The component of the weight along the incline (with downhill understood as the positive direction) is,

$mg\sin \theta$

Where m is the mass and is$\theta$ the angle.

We can write the balance force equation as,

$mg\sin \theta -f=ma$

Substitute the values in the above equation, and we get,

$$\begin{gathered} 630\times 9.8\times \sin 10.2°-62=630\times a \\ a=1.937\mathrm{m}/{\mathrm{s}}^2 \\ \mathrm{a}=1.64\mathrm{m}/{\mathrm{s}}^2 \end{gathered}$$

We know that from the equation of motion, we can write the expression for distance as,

$s=ut+1/2a{t}^2$

Substitute the values in the above equation, and we get,

$80.0\mathrm{m}=\left(6.20\mathrm{m}/\mathrm{s}\right)\mathrm{t}+\left(1/2\right)\left(1.64\mathrm{m}/{\mathrm{s}}^2\right){\mathrm{t}}^2$

The above equation is a quadratic equation of t; we can find the root as,

t = 6.80 s

Thus, the bobsled takes 6.80 s to come down straightaway.

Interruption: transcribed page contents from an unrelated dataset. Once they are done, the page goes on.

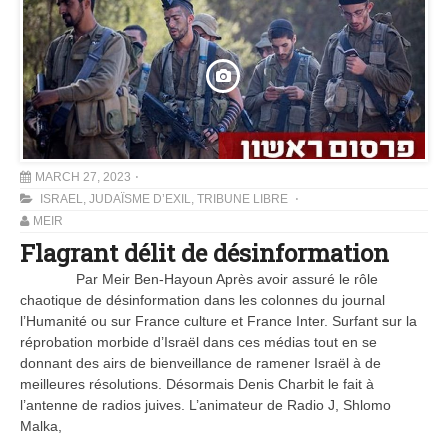
MARCH 27, 2023
ISRAEL
,
JUDAÏSME D’EXIL
,
TRIBUNE LIBRE
MEIR
Flagrant délit de désinformation
Par Meir Ben-Hayoun Après avoir assuré le rôle
chaotique de désinformation dans les colonnes du journal
l’Humanité ou sur France culture et France Inter. Surfant sur la
réprobation morbide d’Israël dans ces médias tout en se
donnant des airs de bienveillance de ramener Israël à de
meilleures résolutions. Désormais Denis Charbit le fait à
l’antenne de radios juives. L’animateur de Radio J, Shlomo
Malka,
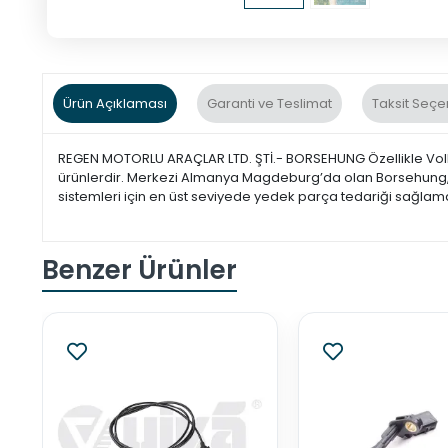
Ürün Açıklaması
Garanti ve Teslimat
Taksit Seçe
REGEN MOTORLU ARAÇLAR LTD. ŞTİ.- BORSEHUNG Özellikle Volk
ürünlerdir. Merkezi Almanya Magdeburg’da olan Borsehung, üst
sistemleri için en üst seviyede yedek parça tedariği sağlamak
Benzer Ürünler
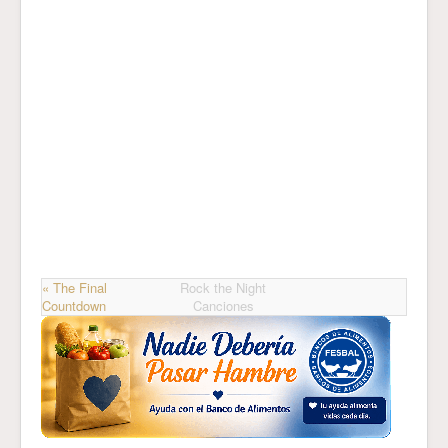
« The Final
Rock the Night
Countdown
Canciones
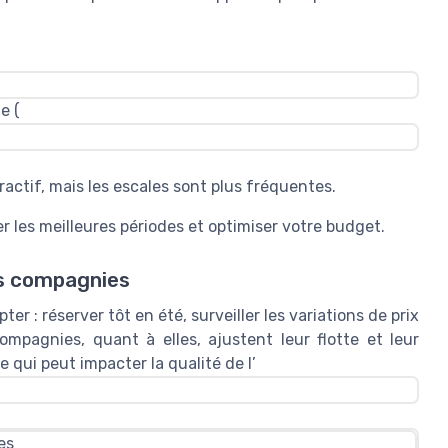
e (
ractif
, mais les
escales
sont plus fréquentes.
r les meilleures périodes et optimiser votre budget.
es compagnies
ter : réserver tôt en été, surveiller les
variations de prix
ompagnies, quant à elles, ajustent leur flotte et leur
 qui peut impacter la qualité de l’
es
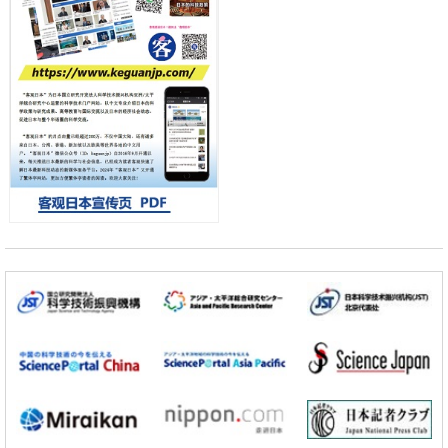
千叶大学鉴定出导致难治性疾病“肺高血压症”恶化的蛋白质“MYL9/12”，
会引发血管结构恶化
科学研究
京都大学高效生成光的构成单元“光子”，可应用于量子计算机
科学研究
开发出300亿年仅误差1秒的光晶格钟，构建网络将其打造为下一代社会
基础设施
经济・社会
日本成立“以人为本AI联盟”——力争借助AI拓展社会公众创造力，依托
产学合作推进研发
科学研究
大阪大学开发出膜脂质可视化工具，使脂质探针的高效开发成为可能
科学研究
立教大学在试管内构建长链人工基因组DNA自我复制系统，有望实现携
带大量基因的人工细胞
政策
日本科研费增设国际共同研究强化新类别，促进青年研究人员赴海外开
展研究
科学研究
京都大学高效生成光的构成单元“光子”，可应用于量子计算机
科学研究
开发出300亿年仅误差1秒的光晶格钟，构建网络将其打造为下一代社会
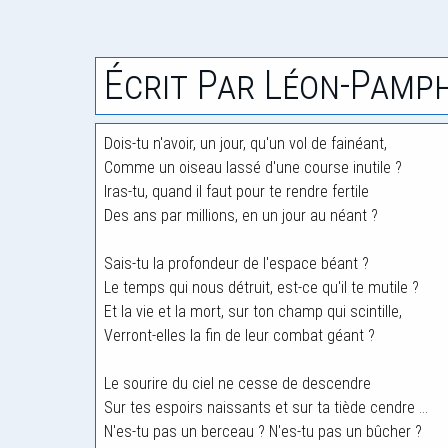
Écrit Par Léon-Pamph
Dois-tu n'avoir, un jour, qu'un vol de fainéant,
Comme un oiseau lassé d'une course inutile ?
Iras-tu, quand il faut pour te rendre fertile
Des ans par millions, en un jour au néant ?
Sais-tu la profondeur de l'espace béant ?
Le temps qui nous détruit, est-ce qu'il te mutile ?
Et la vie et la mort, sur ton champ qui scintille,
Verront-elles la fin de leur combat géant ?
Le sourire du ciel ne cesse de descendre
Sur tes espoirs naissants et sur ta tiède cendre ...
N'es-tu pas un berceau ? N'es-tu pas un bûcher ?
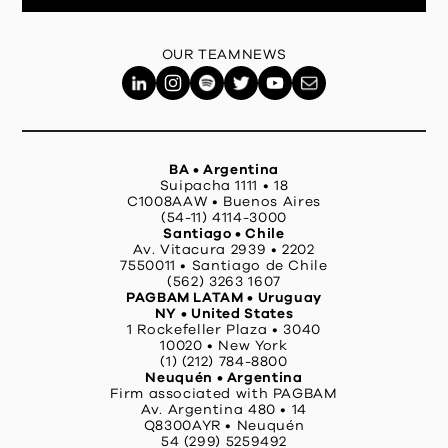
OUR TEAM
NEWS
BA • Argentina
Suipacha 1111 • 18
C1008AAW • Buenos Aires
(54-11) 4114-3000
Santiago • Chile
Av. Vitacura 2939 • 2202
7550011 • Santiago de Chile
(562) 3263 1607
PAGBAM LATAM • Uruguay
NY • United States
1 Rockefeller Plaza • 3040
10020 • New York
(1) (212) 784-8800
Neuquén • Argentina
Firm associated with PAGBAM
Av. Argentina 480 • 14
Q8300AYR • Neuquén
54 (299) 5259492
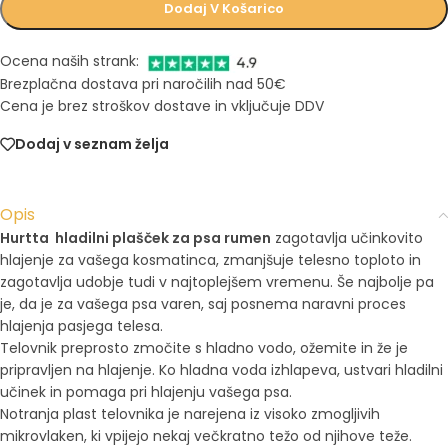
Dodaj V Košarico
Ocena naših strank:
Brezplačna dostava pri naročilih nad 50€
Cena je brez stroškov dostave in vključuje DDV
Dodaj v seznam želja
Opis
Hurtta hladilni plašček za psa rumen
zagotavlja učinkovito
hlajenje za vašega kosmatinca, zmanjšuje telesno toploto in
zagotavlja udobje tudi v najtoplejšem vremenu. Še najbolje pa
je, da je za vašega psa varen, saj posnema naravni proces
hlajenja pasjega telesa.
Telovnik preprosto zmočite s hladno vodo, ožemite in že je
pripravljen na hlajenje. Ko hladna voda izhlapeva, ustvari hladilni
učinek in pomaga pri hlajenju vašega psa.
Notranja plast telovnika je narejena iz visoko zmogljivih
mikrovlaken, ki vpijejo nekaj večkratno težo od njihove teže.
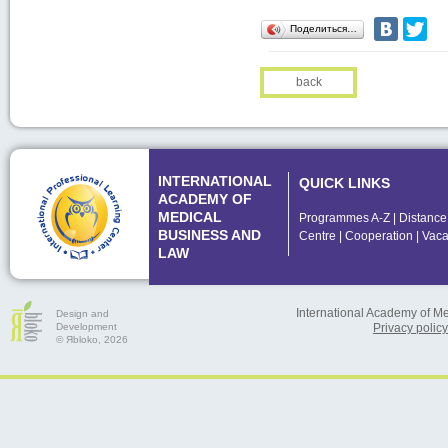
Поделиться…
back
INTERNATIONAL
QUICK LINKS
ACADEMY OF
MEDICAL
Programmes A-Z
|
Distance
BUSINESS AND
Centre
|
Cooperation
|
Vaca
LAW
International Academy of M
Design and
Development
Privacy policy
© Яbloko, 2026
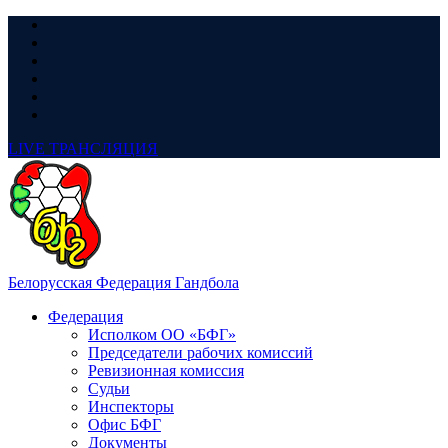
LIVE
ТРАНСЛЯЦИЯ
Белорусская Федерация Гандбола
Федерация
Исполком ОО «БФГ»
Председатели рабочих комиссий
Ревизионная комиссия
Судьи
Инспекторы
Офис БФГ
Документы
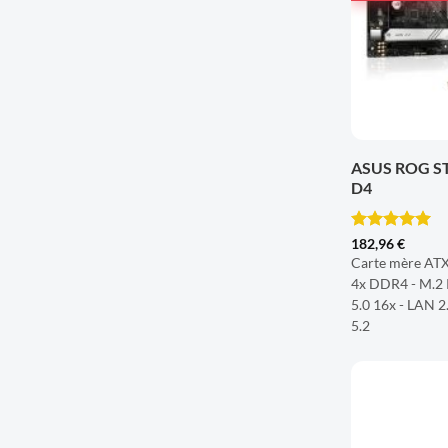
+
ASUS ROG S
D4
Note
5
sur
182,96
€
5
Carte mère ATX 
4x DDR4 - M.2 P
5.0 16x - LAN 2
5.2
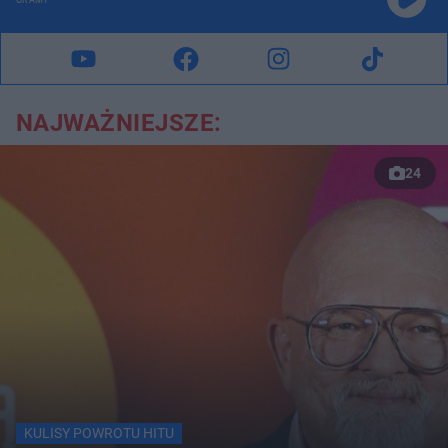
GRAMY
NAJWAŻNIEJSZE:
24
KULISY POWROTU HITU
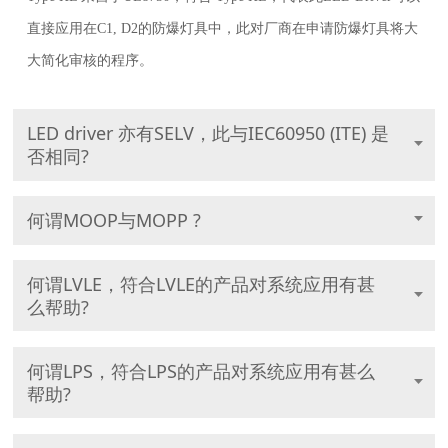
直接应用在C1, D2的防爆灯具中，此对厂商在申请防爆灯具将大
大简化审核的程序。
LED driver 亦有SELV，此与IEC60950 (ITE) 是
否相同?
何谓MOOP与MOPP ?
何谓LVLE，符合LVLE的产品对系统应用有甚
么帮助?
何谓LPS，符合LPS的产品对系统应用有甚么
帮助?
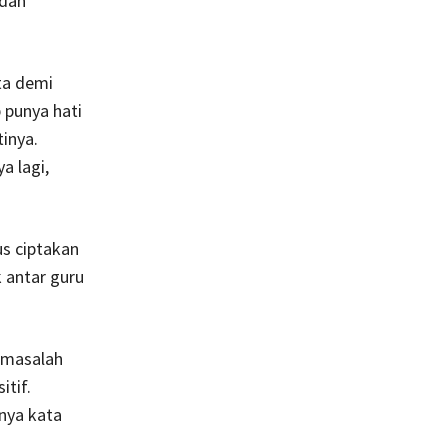
 dan
ta demi
 punya hati
inya.
a lagi,
us ciptakan
 antar guru
 masalah
itif.
nya kata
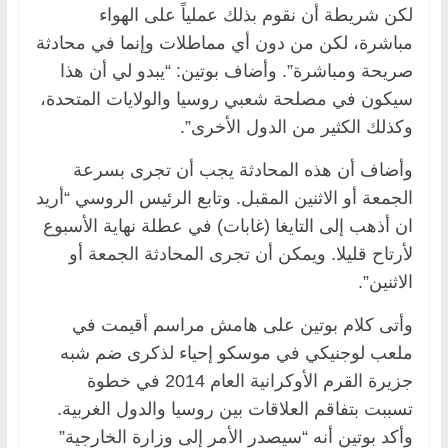
لكن شريطة أن نقوم بذلك عملياً على الهواء
مباشرة، لكن من دون أي مماطلات وإنما في محادثة
صريحة ومباشرة”. وأضاف بوتين: “يبدو لي أن هذا
سيكون في مصلحة شعبي روسيا والولايات المتحدة،
وكذلك الكثير من الدول الأخرى”.
وأضاف أن هذه المحادثة يجب أن تجرى بسرعة
الجمعة أو الاثنين المقبل. وتابع الرئيس الروسي “أريد
ان أذهب إلى التايغا (غابات) في عطلة نهاية الأسبوع
لأرتاح قليلا. ويمكن أن تجرى المحادثة الجمعة أو
الاثنين”.
وأتى كلام بوتين على هامش مراسم أقيمت في
ملعب لوجنيكي في موسكو إحياء لذكرى ضم شبه
جزيرة القرم الأوكرانية العام 2014 في خطوة
تسببت بتفاقم العلاقات بين روسيا والدول الغربية.
وأكد بوتين أنه “سيصدر الأمر إلى وزارة الخارجية”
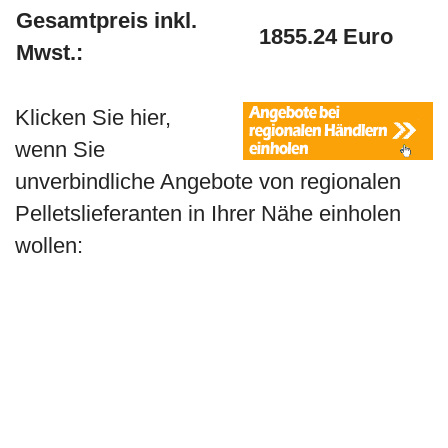
Gesamtpreis inkl.
1855.24 Euro
Mwst.:
Klicken Sie hier,
wenn Sie
unverbindliche Angebote von regionalen
Pelletslieferanten in Ihrer Nähe einholen
wollen:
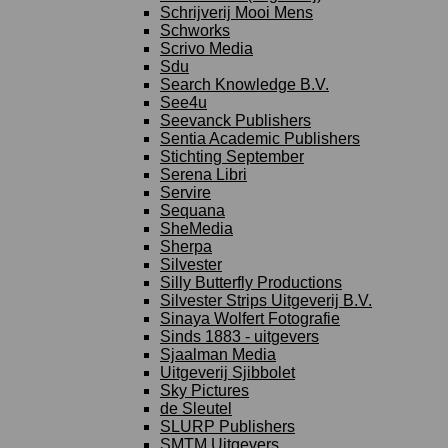
Schrijverij Mooi Mens
Schworks
Scrivo Media
Sdu
Search Knowledge B.V.
See4u
Seevanck Publishers
Sentia Academic Publishers
Stichting September
Serena Libri
Servire
Sequana
SheMedia
Sherpa
Silvester
Silly Butterfly Productions
Silvester Strips Uitgeverij B.V.
Sinaya Wolfert Fotografie
Sinds 1883 - uitgevers
Sjaalman Media
Uitgeverij Sjibbolet
Sky Pictures
de Sleutel
SLURP Publishers
SMTM Uitgevers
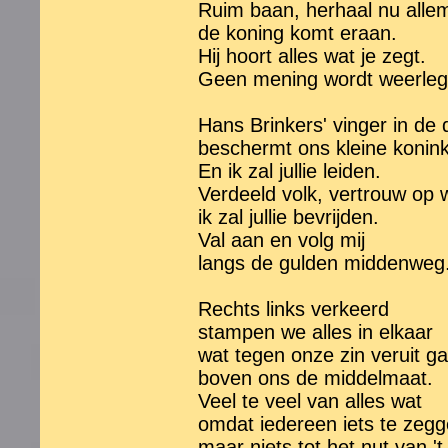
Ruim baan, herhaal nu allem
de koning komt eraan.
Hij hoort alles wat je zegt.
Geen mening wordt weerleg
Hans Brinkers' vinger in de d
beschermt ons kleine koninkr
En ik zal jullie leiden.
Verdeeld volk, vertrouw op w
ik zal jullie bevrijden.
Val aan en volg mij
langs de gulden middenweg
Rechts links verkeerd
stampen we alles in elkaar
wat tegen onze zin veruit ga
boven ons de middelmaat.
Veel te veel van alles wat
omdat iedereen iets te zeg
maar niets tot het nut van '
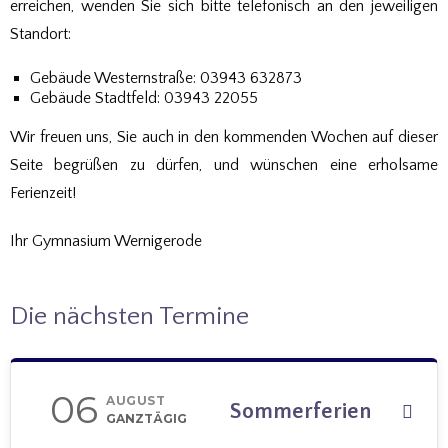
erreichen, wenden Sie sich bitte telefonisch an den jeweiligen
Standort:
Gebäude Westernstraße: 03943 632873
Gebäude Stadtfeld: 03943 22055
Wir freuen uns, Sie auch in den kommenden Wochen auf dieser
Seite begrüßen zu dürfen, und wünschen eine erholsame
Ferienzeit!
Ihr Gymnasium Wernigerode
Die nächsten Termine
06
AUGUST
Sommerferien
GANZTÄGIG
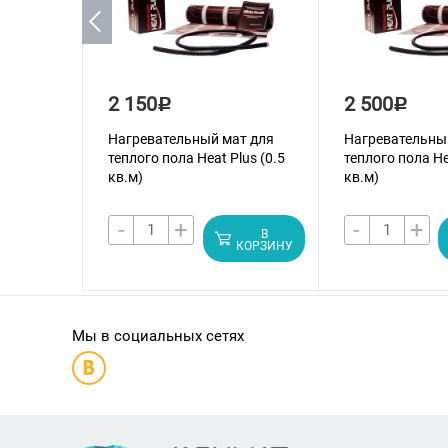
2 150
2 500
Р
Р
Нагревательный мат для
Нагревательны
теплого пола Heat Plus (0.5
теплого пола He
кв.м)
кв.м)
-
+
-
+
В
КОРЗИНУ
Мы в социальных сетях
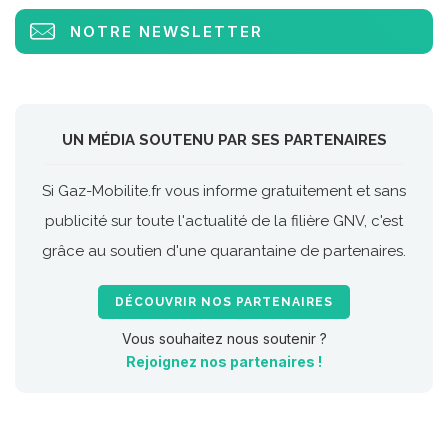
NOTRE NEWSLETTER
UN MÉDIA SOUTENU PAR SES PARTENAIRES
Si Gaz-Mobilite.fr vous informe gratuitement et sans
publicité sur toute l'actualité de la filière GNV, c'est
grâce au soutien d'une quarantaine de partenaires.
DÉCOUVRIR NOS PARTENAIRES
Vous souhaitez nous soutenir ?
Rejoignez nos partenaires !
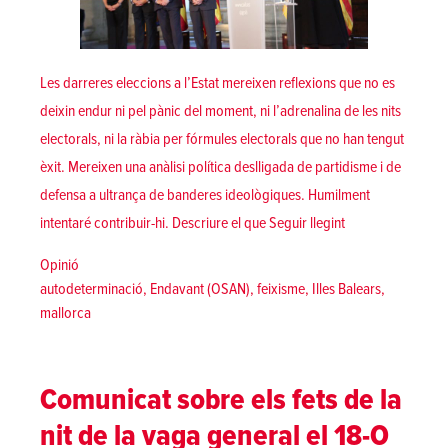
Les darreres eleccions a l’Estat mereixen reflexions que no es
deixin endur ni pel pànic del moment, ni l’adrenalina de les nits
electorals, ni la ràbia per fórmules electorals que no han tengut
èxit. Mereixen una anàlisi política deslligada de partidisme i de
defensa a ultrança de banderes ideològiques. Humilment
«Mallorca sortint 
intentaré contribuir-hi. Descriure el que
Seguir llegint
Posted in
Opinió
Tags:
autodeterminació
,
Endavant (OSAN)
,
feixisme
,
Illes Balears
,
mallorca
Comunicat sobre els fets de la
nit de la vaga general el 18-O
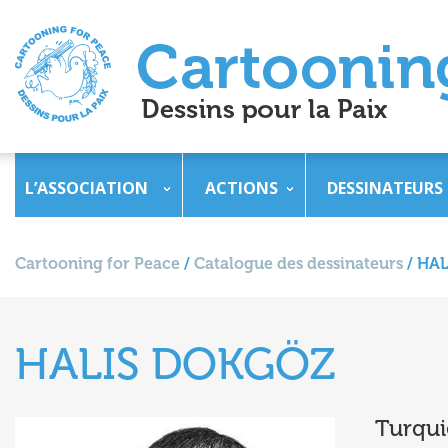
L’ASSOCIATION
ACTIONS
DESSINATEURS
Cartooning for Peace
/
Catalogue des dessinateurs
/
HAL
HALIS DOKGÖZ
Turqui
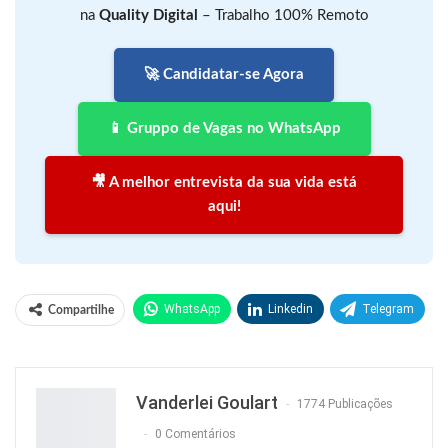
na
Quality Digital
– Trabalho 100% Remoto
🚀 Candidatar-se Agora
📱 Gruppo de Vagas no WhatsApp
🎥 A melhor entrevista da sua vida está
aqui!
WhatsApp
Linkedin
Telegram
Compartilhe
Facebook
Facebook Messenger
Twitter
O email
Vanderlei Goulart
1774 Publicações
0 Comentários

b) Calculate how long the bobsled now takes to come down the straightaway for the same initial velocity if the effects of friction and air drag is reduced to 42.0 N

$\mathrm{Force}\left(\mathrm{f}\right)=42.0\mathrm{N}$

We can write the balance force equation as,

$mg\sin \theta -f=ma$

Substitute the values in the above equation, and we get,

$$\begin{gathered} 630\times 9.8\times \sin 10.2°-42=630\times a \\ a=1.66\mathrm{m}/{\mathrm{s}}^2 \end{gathered}$$

We know that from the equation of motion, we can write the expression for distance as,

$s=ut+1/2a{t}^2$

Substitute the values in the above equation, and we get,

$80.0\mathrm{m}=\left(6.20\mathrm{m}/\mathrm{s}\right)\mathrm{t}+\left(1/2\right)\left(1.66\mathrm{m}/{\mathrm{s}}^2\right){\mathrm{t}}^2$

The above equation is a quadratic equation of t; we can find the root as,

t = 6.76 s

Thus, the bobsled takes 6.76 s to come down the straightaway.